▸ Task item
Pull out every line with the word "haben" from the entries below.

▸ Dataset excerpts
▬▬▬▬▬▬▬▬▬▬

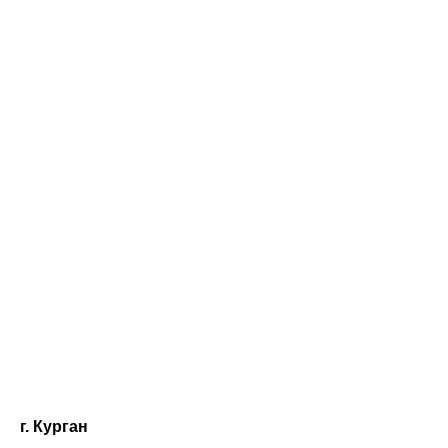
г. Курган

▬▬▬▬▬▬▬▬▬▬

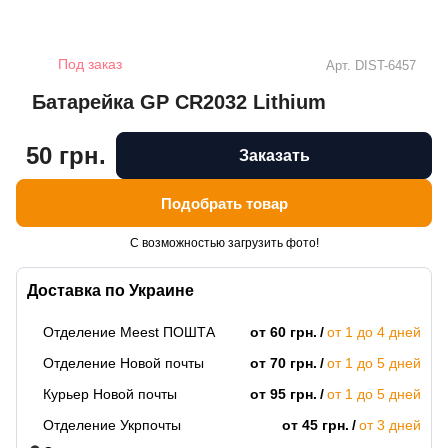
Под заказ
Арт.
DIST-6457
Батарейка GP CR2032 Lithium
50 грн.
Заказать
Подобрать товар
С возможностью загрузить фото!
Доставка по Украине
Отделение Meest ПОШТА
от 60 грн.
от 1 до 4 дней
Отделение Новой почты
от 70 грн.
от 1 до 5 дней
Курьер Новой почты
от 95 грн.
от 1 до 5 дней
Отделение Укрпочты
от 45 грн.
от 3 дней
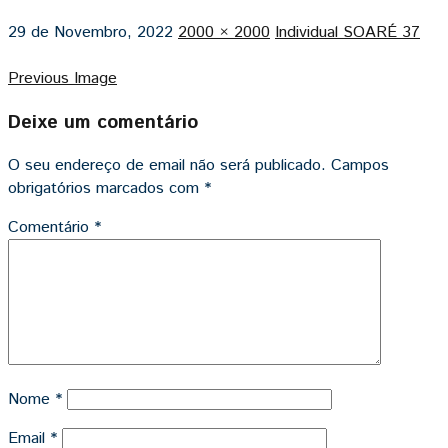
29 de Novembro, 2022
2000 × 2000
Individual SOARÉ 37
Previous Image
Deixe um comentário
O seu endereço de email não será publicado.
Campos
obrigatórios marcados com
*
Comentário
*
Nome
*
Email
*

▬▬▬▬▬▬▬▬▬▬

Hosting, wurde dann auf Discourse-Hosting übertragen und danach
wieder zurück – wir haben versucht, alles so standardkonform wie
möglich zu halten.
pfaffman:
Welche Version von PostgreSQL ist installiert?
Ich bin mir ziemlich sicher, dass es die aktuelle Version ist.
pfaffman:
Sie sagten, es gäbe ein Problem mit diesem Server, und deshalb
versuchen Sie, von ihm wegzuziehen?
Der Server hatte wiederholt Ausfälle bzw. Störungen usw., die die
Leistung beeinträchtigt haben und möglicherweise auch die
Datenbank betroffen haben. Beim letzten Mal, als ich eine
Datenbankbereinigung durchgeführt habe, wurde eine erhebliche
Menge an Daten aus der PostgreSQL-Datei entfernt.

▬▬▬▬▬▬▬▬▬▬

▸ Completed exercise
wieder zurück – wir haben versucht, alles so standardkonform wie
Leistung beeinträchtigt haben und möglicherweise auch die
Datenbank betroffen haben. Beim letzten Mal, als ich eine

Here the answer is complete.